**What to produce:** Please copy every line from the records below that contains the string "Naps".
Listed entries: Begin
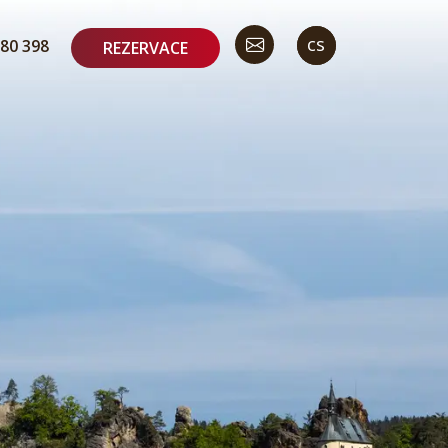
en
cs
80 398
REZERVACE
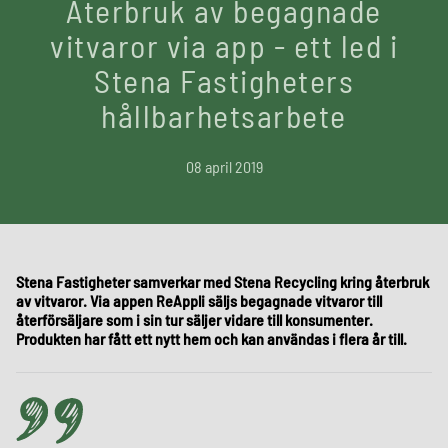
Återbruk av begagnade
vitvaror via app - ett led i
Stena Fastigheters
hållbarhetsarbete
08 april 2019
Stena Fastigheter samverkar med Stena Recycling kring återbruk
av vitvaror. Via appen ReAppli säljs begagnade vitvaror till
återförsäljare som i sin tur säljer vidare till konsumenter.
Produkten har fått ett nytt hem och kan användas i flera år till.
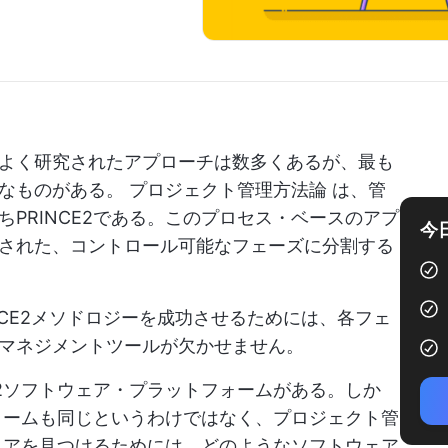
よく研究されたアプローチは数多くあるが、最も
うなものがある。
プロジェクト管理方法論
は、管
PRINCE2である。このプロセス・ベースのアプ
今
された、コントロール可能なフェーズに分割する
NCE2メソドロジーを成功させるためには、各フェ
マネジメントツールが欠かせません。
E2ソフトウェア・プラットフォームがある。しか
フォームも同じというわけではなく、プロジェクト管
ウェアを見つけるためには、どのようなソフトウェア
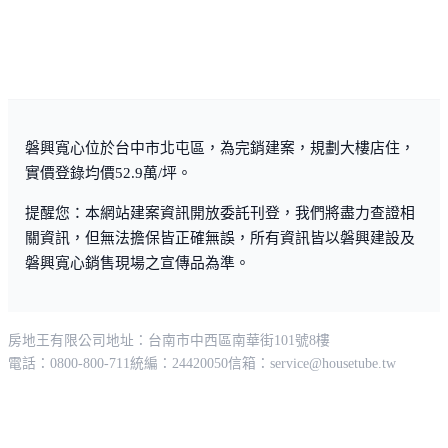
磐興寬心位於台中市北屯區，為完銷建案，規劃大樓店住，
實價登錄均價52.9萬/坪。
提醒您：本網站建案資訊開放委託刊登，我們將盡力查證相
關資訊，但無法擔保皆正確無誤，所有資訊皆以磐興建設及
磐興寬心銷售現場之宣傳品為準。
房地王有限公司
地址：台南市中西區南華街101號8樓
電話：0800-800-711
統編：24420050
信箱：
service@housetube.tw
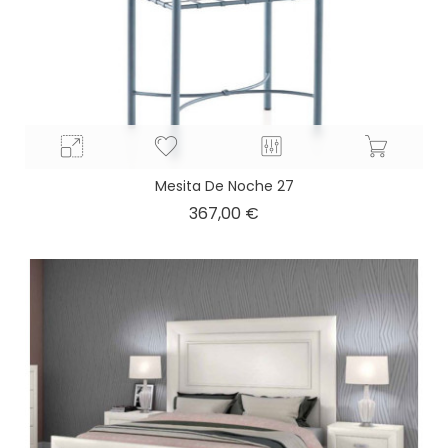
Mesita De Noche 27
Precio
367,00 €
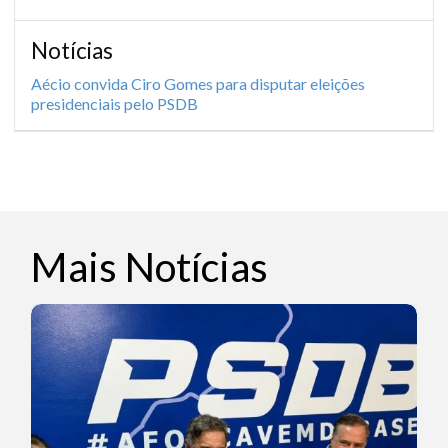
Notícias
Aécio convida Ciro Gomes para disputar eleições
presidenciais pelo PSDB
Mais Notícias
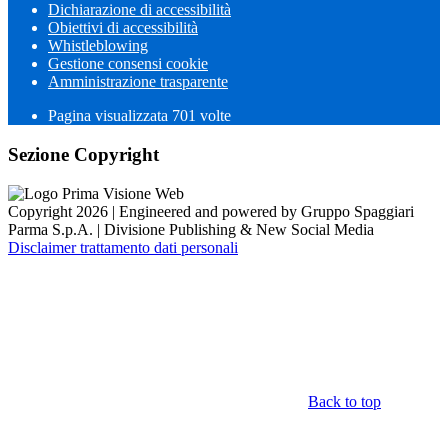
Dichiarazione di accessibilità
Obiettivi di accessibilità
Whistleblowing
Gestione consensi cookie
Amministrazione trasparente
Pagina visualizzata
701
volte
Sezione Copyright
Copyright 2026 | Engineered and powered by Gruppo Spaggiari
Parma S.p.A. | Divisione Publishing & New Social Media
Disclaimer trattamento dati personali
Back to top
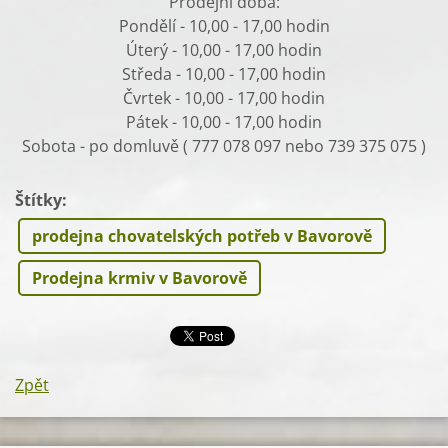
Prodejní doba:
Pondělí - 10,00 - 17,00 hodin
Úterý - 10,00 - 17,00 hodin
Středa - 10,00 - 17,00 hodin
Čvrtek - 10,00 - 17,00 hodin
Pátek - 10,00 - 17,00 hodin
Sobota - po domluvě ( 777 078 097 nebo 739 375 075 )
Štítky
:
prodejna chovatelských potřeb v Bavorově
Prodejna krmiv v Bavorově
Zpět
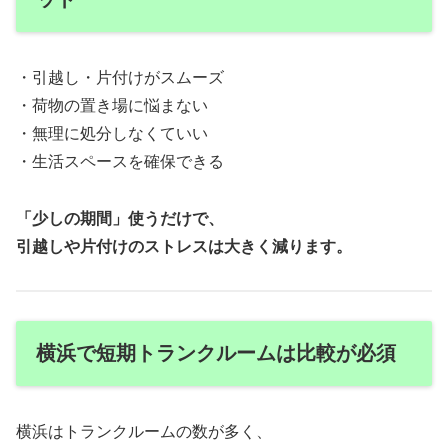
・引越し・片付けがスムーズ
・荷物の置き場に悩まない
・無理に処分しなくていい
・生活スペースを確保できる
「少しの期間」使うだけで、
引越しや片付けのストレスは大きく減ります。
横浜で短期トランクルームは比較が必須
横浜はトランクルームの数が多く、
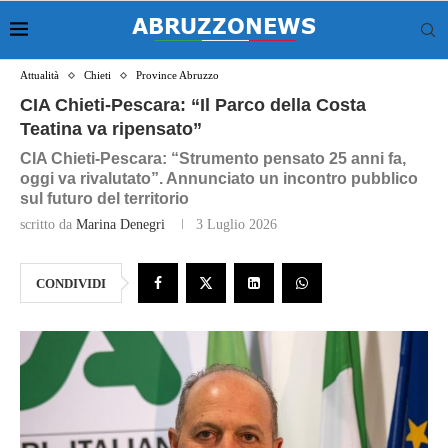
Attualità
Chieti
Province Abruzzo
CIA Chieti‑Pescara: “Il Parco della Costa
Teatina va ripensato”
CIA Chieti‑Pescara: “Strumento pensato 25 anni fa,
oggi va rivalutato”. Annunciato un incontro pubblico
sul futuro del territorio
scritto da
Marina Denegri
3 Luglio 2026
CONDIVIDI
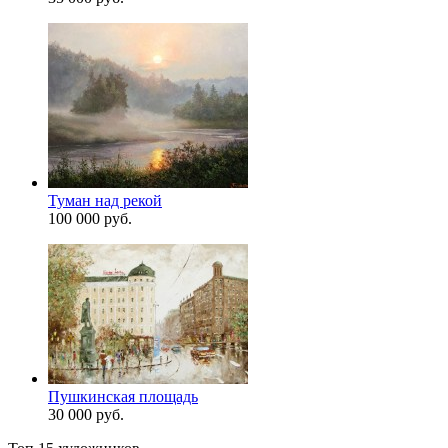
Туман над рекой
100 000 руб.
Пушкинская площадь
30 000 руб.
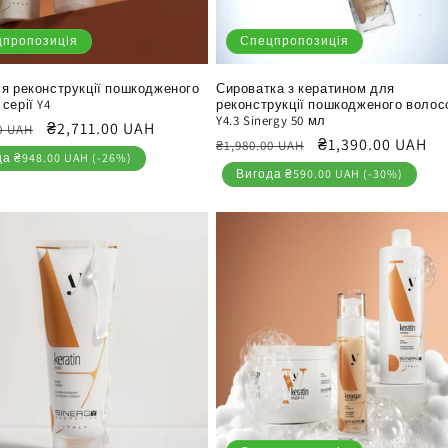
цпропозиція
Спецпропозиція
ля реконструкції пошкодженого
Сироватка з кератином для
серії Y4
реконструкції пошкодженого волос
Y4.3 Sinergy 50 мл
йна
Ціна
₴2,711.00 UAH
0 UAH
Звичайна
Ціна
₴1,390.00 UAH
₴1,980.00 UAH
продажу
а ₴948.00 UAH (-26%)
ціна
продажу
Вигода ₴590.00 UAH (-30%)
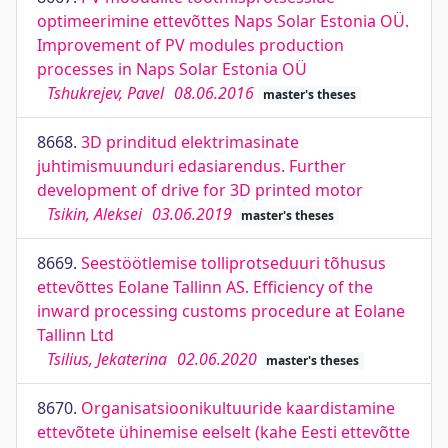
optimeerimine ettevõttes Naps Solar Estonia OÜ.
Improvement of PV modules production
processes in Naps Solar Estonia OÜ
Tshukrejev, Pavel
08.06.2016
master's theses
8668.
3D prinditud elektrimasinate
juhtimismuunduri edasiarendus. Further
development of drive for 3D printed motor
Tsikin, Aleksei
03.06.2019
master's theses
8669.
Seestöötlemise tolliprotseduuri tõhusus
ettevõttes Eolane Tallinn AS. Efficiency of the
inward processing customs procedure at Eolane
Tallinn Ltd
Tsilius, Jekaterina
02.06.2020
master's theses
8670.
Organisatsioonikultuuride kaardistamine
ettevõtete ühinemise eelselt (kahe Eesti ettevõtte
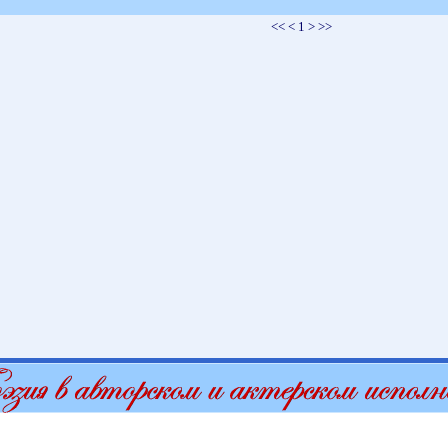
<< < 1 > >>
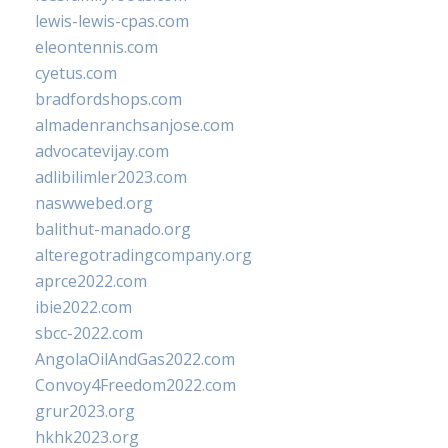
lewis-lewis-cpas.com
eleontennis.com
cyetus.com
bradfordshops.com
almadenranchsanjose.com
advocatevijay.com
adlibilimler2023.com
naswwebed.org
balithut-manado.org
alteregotradingcompany.org
aprce2022.com
ibie2022.com
sbcc-2022.com
AngolaOilAndGas2022.com
Convoy4Freedom2022.com
grur2023.org
hkhk2023.org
Listed entries: End
**Problem solution:**
optimeerimine ettevõttes Naps Solar Estonia OÜ.
processes in Naps Solar Estonia OÜ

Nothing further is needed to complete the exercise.